The Great Tailors of London: Anderson and Sheppard

The Great Tailors of London: Anderson and Sheppard

Comments Off on The Great Tailors of London: Anderson and Sheppard

 

Michael Duncan talks about Anderson & Sheppard – one of the tailors in his walk Suited and Booted – Savile Row and the Birth of British Style on 9th June

anderson and sheppard

Tom Ford is quoted as saying that Anderson and Sheppard is the best tailor in the world.  And who would dare dispute a man of such taste? But A&S is a relative newcomer to the world of Savile Row,  where it spent most of its years before moving to its current premises on Old Burlington Street.But what makes this Johnnie-come-lately so special..after all it’s only been on the scene since 1906?

A&S were the revolutionaries of their time.  The sign outside their shop branded them clearly as “civil tailors”.  The other establishments on the Row had their roots in military tailoring…look at Gieves and Hawkes at No 1 for instance or Meyer and Mortimer on Sackville Street.And this very English revolutionary really wasn’t that English at all. 

It all started when a young radical Dutch tailor called Frederick Scholte pitched up in London at the start of the last century and started to train up a young Swedish tailor called Per Anderson.  (Anderson would later team up with a skilled trouser cutter called Sidney Sheppard to found A&S). Until the arrival of Scholte the English suit was neatly fitted with its style firmly derivative of military tailoring.

But take a look at the A&S suit…now the classic English suit. Compare it to what came before as well as what the Italian cut is today. It’s known as the English drape.  It has a softer look, the shoulder is sloped and not padded, the silhouette described as limp (but not in a bad way!).  

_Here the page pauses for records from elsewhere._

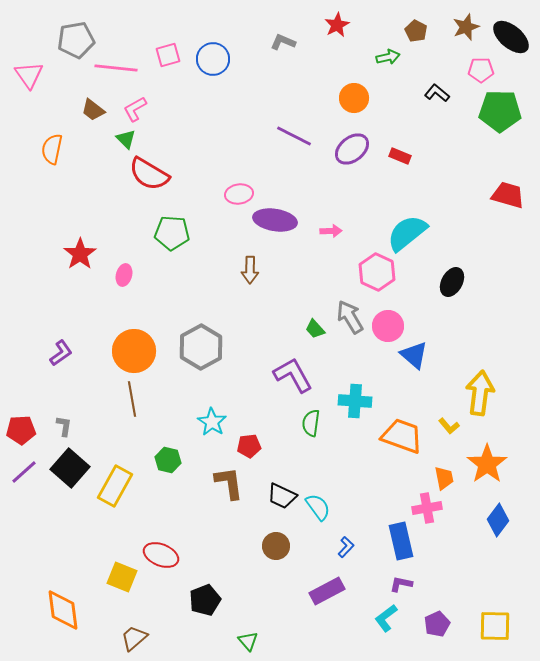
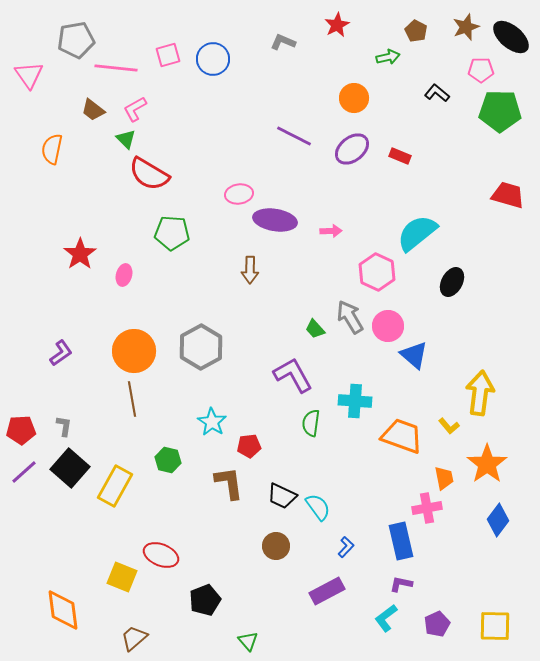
cyan semicircle at (407, 233): moved 10 px right
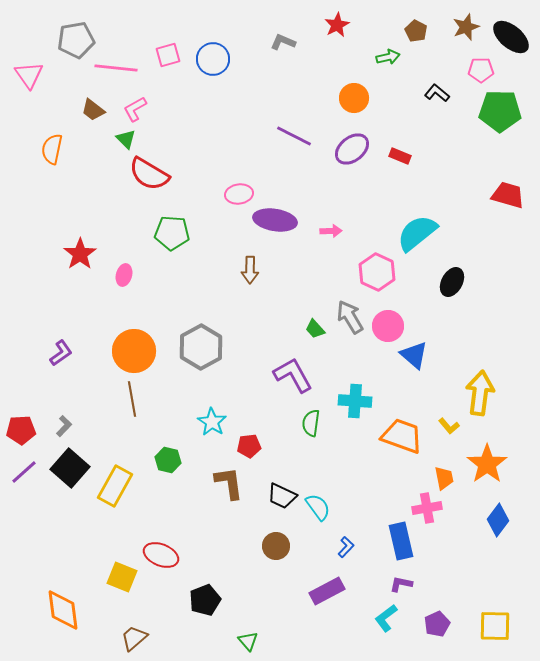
gray L-shape at (64, 426): rotated 35 degrees clockwise
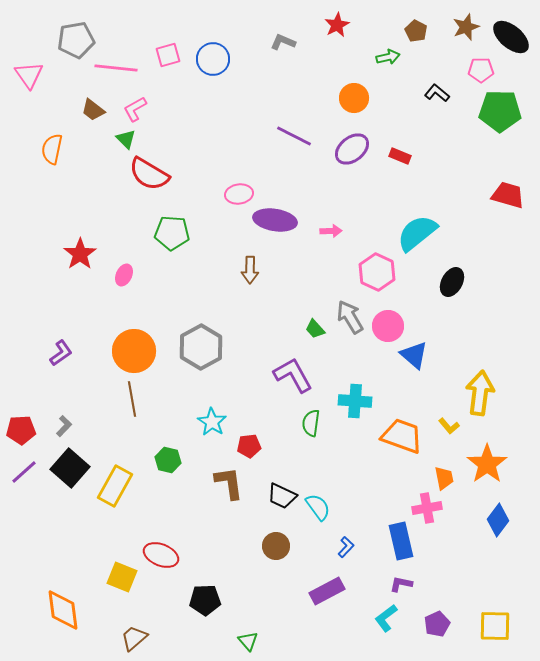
pink ellipse at (124, 275): rotated 10 degrees clockwise
black pentagon at (205, 600): rotated 20 degrees clockwise
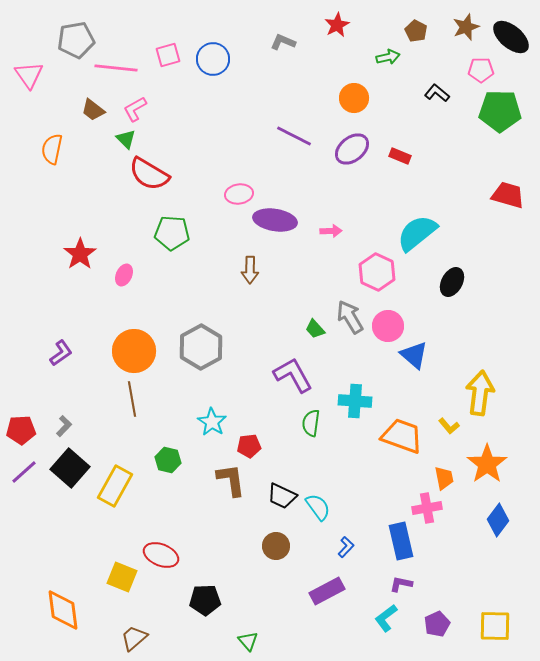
brown L-shape at (229, 483): moved 2 px right, 3 px up
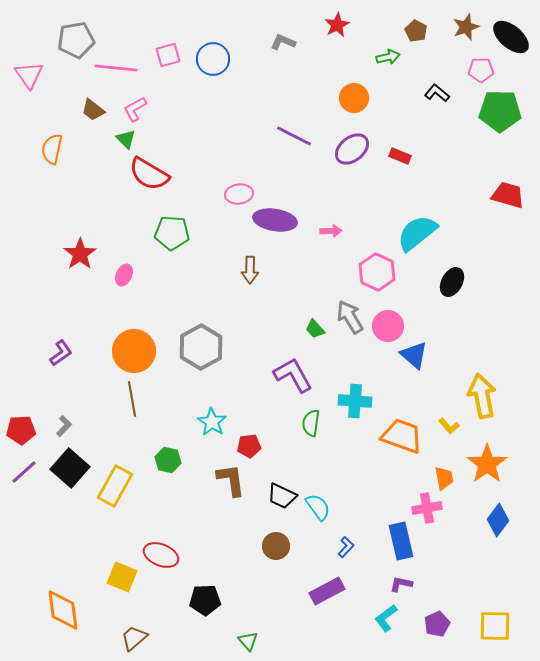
yellow arrow at (480, 393): moved 2 px right, 3 px down; rotated 18 degrees counterclockwise
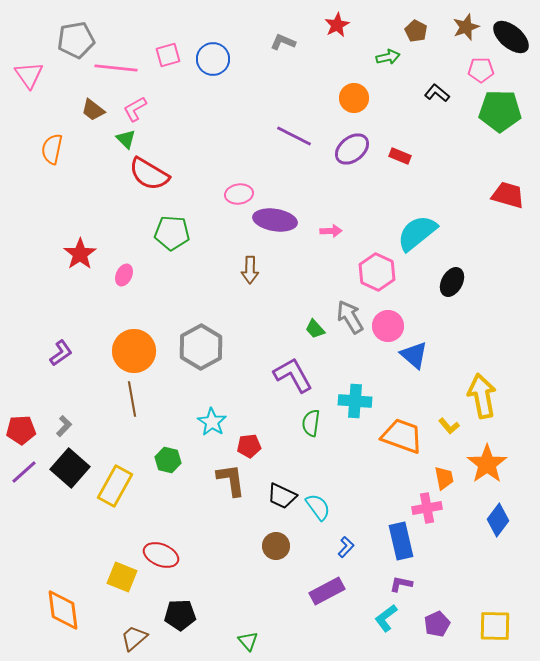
black pentagon at (205, 600): moved 25 px left, 15 px down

The “drape” of a coat is the way a Saville Row cutter describes how a jacket hangs from the shoulders.  Frederick Scholte liked to cut his jackets generously over the shoulder blades and chest so the fabric would gracefully hang from a gentleman’s body.   Scholte also liked plenty of room in the upper sleeves, to allow comfortable movement.  The trick was to cut the armholes high and small to hold the jacket into place and prevent the wearer from looking as if he was wearing a sack.  By doing this the jacket would be held in place when the wearer lifted his arms and the collar stay snug to the neck. Need a better idea of what it looks like?  Well think Prince Charles in a double-breasted suit or Brian Ferry draped round someone at a fancy club:  the odds are that they are wearing Anderson and Sheppard.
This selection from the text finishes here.